Связано ли с историей Серёжи, не знаю, только запланированный перевод в Москву моего генерала после неудач с Серёжей был отставлен. Я бы на это сказал: «Бог шельму метит!»
Я оговорился, упрекнув моего начальника в бездушном отношении ко мне. Были и моменты проявления заботы. Я, как и большинство его «любимчиков», ходил в отпуск в ноябре-декабре или январе-феврале. Однажды, когда прошло недели две после возвращения из декабрьского отпуска, начальник вызвал меня к себе, долго вглядывался в меня, а потом сказал, помотав горестно головой:
– Ты плохо выглядишь. Ты не болеешь?
– Нет, не болею. Хорошо себя чувствую, – не без удивления ответил я.
– Не нравится мне твой вид. Тебе надо полечиться, отдохнуть, – сказал, ещё горестней вздохнув, начальник.
– От чего лечиться? – недоумевал я. – Я вполне здоров!
– Давай-ка, бери отпуск в январе и езжай в санаторий! Я сейчас позвоню нашим врачам, тебе путёвку подберут, – не слушая меня, говорил начальник.
– Да не надо мне никакой путёвки! – Я был на грани возмущения. – Я здоров! Только что пришёл из отпуска! У родителей отдохнул очень хорошо!
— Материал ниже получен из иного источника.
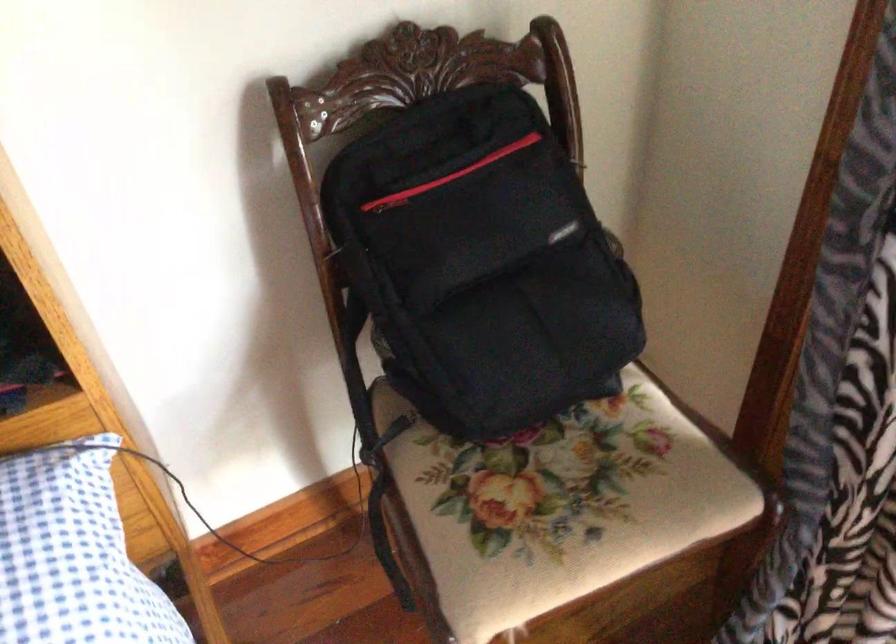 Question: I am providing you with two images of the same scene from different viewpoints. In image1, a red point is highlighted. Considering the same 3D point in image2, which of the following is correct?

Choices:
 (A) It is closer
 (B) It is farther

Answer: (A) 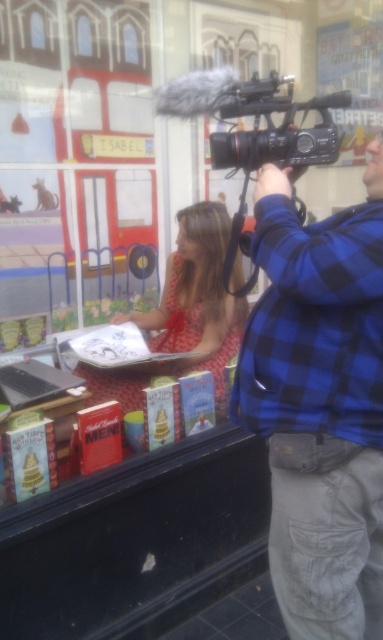 Question: Is blue plaid shirt at upper right to the left of blue checkered shirt at upper right from the viewer's perspective?

Choices:
 (A) no
 (B) yes

Answer: (A)

Question: Considering the relative positions of blue checkered shirt at upper right and black plastic video camera at upper center in the image provided, where is blue checkered shirt at upper right located with respect to black plastic video camera at upper center?

Choices:
 (A) above
 (B) below

Answer: (B)

Question: Estimate the real-world distances between objects in this image. Which object is farther from the matte red dress at center?

Choices:
 (A) blue checkered shirt at upper right
 (B) blue plaid shirt at upper right

Answer: (A)

Question: Does matte red dress at center come behind silver metallic laptop at lower left?

Choices:
 (A) yes
 (B) no

Answer: (A)

Question: Among these points, which one is nearest to the camera?

Choices:
 (A) (296, 416)
 (B) (194, 330)
 (C) (345, 360)

Answer: (C)

Question: Which point is closer to the camera?

Choices:
 (A) (343, 225)
 (B) (234, 305)
 (C) (18, 396)
 (D) (346, 90)

Answer: (A) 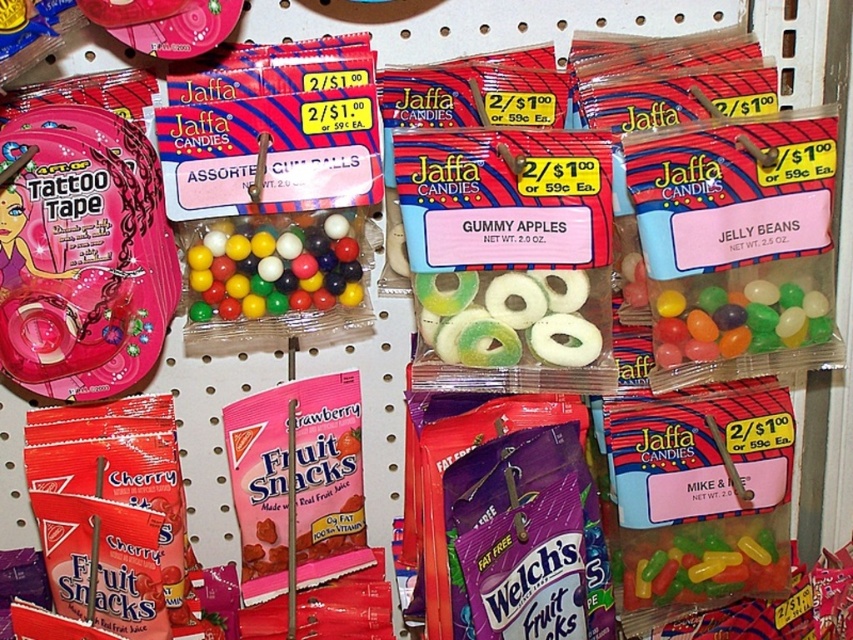 You are a customer at the store and want to grab both the glossy plastic gumballs at center and the translucent jelly beans at center. Which one should you reach for first if you want to pick up the lower item first?

The translucent jelly beans at center are lower than the glossy plastic gumballs at center, so you should reach for the translucent jelly beans at center first.

You are a customer looking to buy candies. You see the glossy plastic gumballs at center and the translucent jelly beans at center. Which one takes up more space on the shelf?

The glossy plastic gumballs at center takes up more space on the shelf because it is larger in size than the translucent jelly beans at center.

You are a customer looking to buy both the glossy plastic gumballs at center and the translucent jelly beans at right. If you want to pick up the gumballs first, which one should you reach for first?

The glossy plastic gumballs at center is positioned over the translucent jelly beans at right, so you should reach for the glossy plastic gumballs at center first. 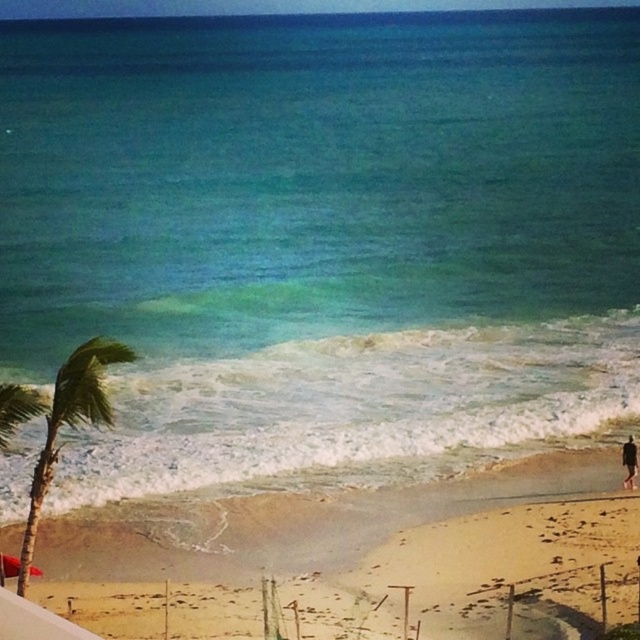 You are standing on the beach and want to take a photo of the green leafy palm tree at left and the black fabric person at lower right. Which object should you zoom in on to make them appear the same size in your photo?

The green leafy palm tree at left is taller than the black fabric person at lower right, so you should zoom in on the black fabric person at lower right to make them appear the same size in the photo.

You are standing on the sandy beach at lower center and want to reach the black fabric person at lower right. Which direction should you walk to get closer to them?

You should walk to the right because the black fabric person at lower right is positioned to the right of the sandy beach at lower center.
– Вот и хорошо! Там отдохнул, а в санатории подлечишься, и потом без проблем служи! За здоровьем надо следить и беречь его, вовремя надо лечиться! Так что с первого января у тебя отпуск! В виде исключения, разрешаю его с двадцать пятого декабря, чтобы в дороге не встречать Новый год!
И поехал я в санаторий, который мне совсем был не нужен.
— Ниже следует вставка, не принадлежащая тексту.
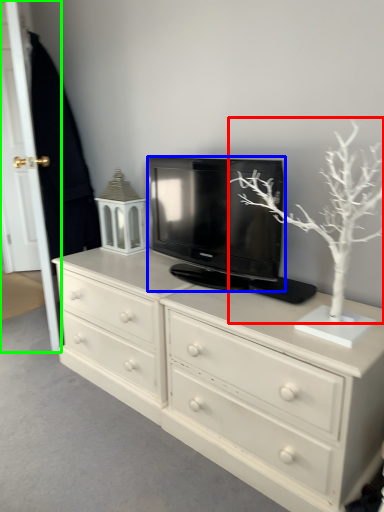 Question: Which object is the farthest from tree (highlighted by a red box)? Choose among these: television (highlighted by a blue box) or door (highlighted by a green box).

Choices:
 (A) television
 (B) door

Answer: (B) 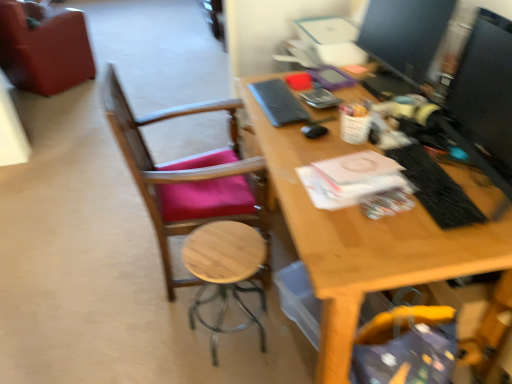 Question: Is matte black monitor at upper right surrounded by black textured laptop keyboard at right?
В первые же дни ввода войск в Афганистан, бросили туда и этот полк. Быть бы и мне там, но я был уже в это время в Германии. Первый Герой Советского Союза Щербаков Василий – выходец из этого полка. Впервые встретились мы с ним, когда он был ещё лейтенантом, а ушёл в Афганистан уже майором, командиром эскадрильи. Вместе мы летали в горах, готовили лётчиков к полётам в высокогорной местности. Было это незадолго до Афганистана.
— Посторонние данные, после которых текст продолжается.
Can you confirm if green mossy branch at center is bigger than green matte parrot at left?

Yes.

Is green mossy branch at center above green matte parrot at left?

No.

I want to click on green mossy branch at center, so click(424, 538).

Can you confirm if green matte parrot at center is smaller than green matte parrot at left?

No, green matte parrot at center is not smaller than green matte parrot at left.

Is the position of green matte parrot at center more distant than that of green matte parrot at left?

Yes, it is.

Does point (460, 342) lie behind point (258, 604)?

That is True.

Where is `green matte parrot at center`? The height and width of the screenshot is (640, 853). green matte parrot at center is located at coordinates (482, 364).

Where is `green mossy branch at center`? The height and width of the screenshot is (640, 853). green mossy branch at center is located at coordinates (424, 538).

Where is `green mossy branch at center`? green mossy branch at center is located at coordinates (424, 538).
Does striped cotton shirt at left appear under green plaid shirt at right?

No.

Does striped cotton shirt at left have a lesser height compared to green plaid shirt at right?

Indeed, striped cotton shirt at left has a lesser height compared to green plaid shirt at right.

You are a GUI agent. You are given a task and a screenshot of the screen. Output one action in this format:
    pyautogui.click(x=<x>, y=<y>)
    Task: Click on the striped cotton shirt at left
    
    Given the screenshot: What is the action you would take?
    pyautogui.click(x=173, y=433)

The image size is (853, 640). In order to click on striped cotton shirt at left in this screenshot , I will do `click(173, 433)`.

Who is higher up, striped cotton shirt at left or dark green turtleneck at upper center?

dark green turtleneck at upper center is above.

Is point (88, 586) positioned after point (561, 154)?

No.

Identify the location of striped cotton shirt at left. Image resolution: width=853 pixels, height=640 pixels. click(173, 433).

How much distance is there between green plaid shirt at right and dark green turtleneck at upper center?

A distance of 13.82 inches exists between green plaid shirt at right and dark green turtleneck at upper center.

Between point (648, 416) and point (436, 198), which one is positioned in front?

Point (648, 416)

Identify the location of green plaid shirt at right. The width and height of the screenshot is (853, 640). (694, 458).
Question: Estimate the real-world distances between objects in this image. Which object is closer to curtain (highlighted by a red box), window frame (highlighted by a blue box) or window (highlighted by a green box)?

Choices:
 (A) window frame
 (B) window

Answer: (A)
Опыта полётов в горах у наших лётчиков не было, и на первых порах нам помогал подполковник из полка пограничных ВВС, базировавшегося под Алма-Атой. Взлёт и посадка в горах – сложнейшие этапы. Чтобы взлететь или сесть с малой площадки на высоте 2 000–3 000 метров надо разгрузить вертолёт, слить топливо. Роль вертолёта сводится в таком случае к нулю. Выход нашли пограничники. Они освоили взлёт вертолёта по-самолётному, но с переднего колеса. Если смотреть со стороны, то кажется, что сейчас вертолёт перевернётся через кабину и плюхнется на спину. Я, отвечающий за технику, ждал, что если не с первого взлёта, то со второго точно отвалится передняя стойка. Но стойка не отламывалась, и вертолёт успешно взлетал с площадки при полной заправке и с грузом на борту. Этот метод пригодился многим лётчикам, оказавшимся в Афганистане.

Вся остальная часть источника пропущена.